*** Opening of Available data ***

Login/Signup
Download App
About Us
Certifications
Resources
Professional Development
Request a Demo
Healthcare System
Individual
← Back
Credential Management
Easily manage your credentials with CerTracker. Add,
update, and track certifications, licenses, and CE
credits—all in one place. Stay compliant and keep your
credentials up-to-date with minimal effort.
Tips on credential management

*** Close of Available data ***
*** Opening of Available data ***

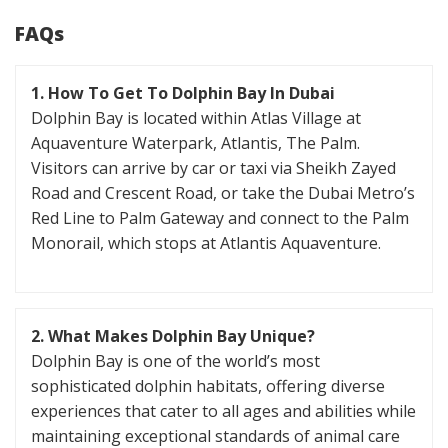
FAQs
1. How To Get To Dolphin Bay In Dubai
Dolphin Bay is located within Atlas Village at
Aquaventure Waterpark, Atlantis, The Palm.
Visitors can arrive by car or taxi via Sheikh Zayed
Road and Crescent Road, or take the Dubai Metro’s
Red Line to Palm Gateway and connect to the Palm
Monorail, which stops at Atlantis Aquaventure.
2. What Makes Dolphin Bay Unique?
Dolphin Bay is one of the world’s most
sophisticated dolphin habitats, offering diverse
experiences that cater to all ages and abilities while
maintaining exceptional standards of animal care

*** Close of Available data ***
*** Opening of Available data ***

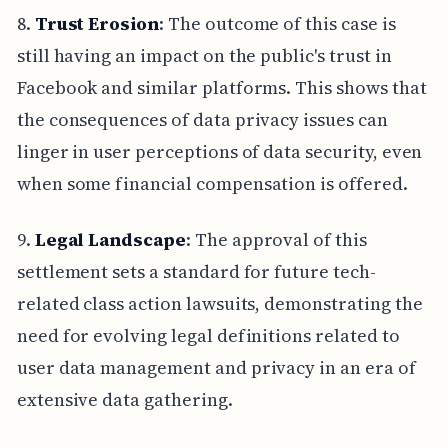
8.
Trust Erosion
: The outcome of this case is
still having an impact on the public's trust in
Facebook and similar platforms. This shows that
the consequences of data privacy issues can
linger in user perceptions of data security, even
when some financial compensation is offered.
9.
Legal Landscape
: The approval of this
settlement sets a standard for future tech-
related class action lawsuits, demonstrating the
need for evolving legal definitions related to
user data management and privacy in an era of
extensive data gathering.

*** Close of Available data ***

### Work task
Would you output, from the records above, exactly the run of lines that starts at the line containing "Trust Erosion" and ends at the line containing "extensive data gathering.", and only that run?

### Response to this task
Trust Erosion
: The outcome of this case is
still having an impact on the public's trust in
Facebook and similar platforms. This shows that
the consequences of data privacy issues can
linger in user perceptions of data security, even
when some financial compensation is offered.
9.
Legal Landscape
: The approval of this
settlement sets a standard for future tech-
related class action lawsuits, demonstrating the
need for evolving legal definitions related to
user data management and privacy in an era of
extensive data gathering.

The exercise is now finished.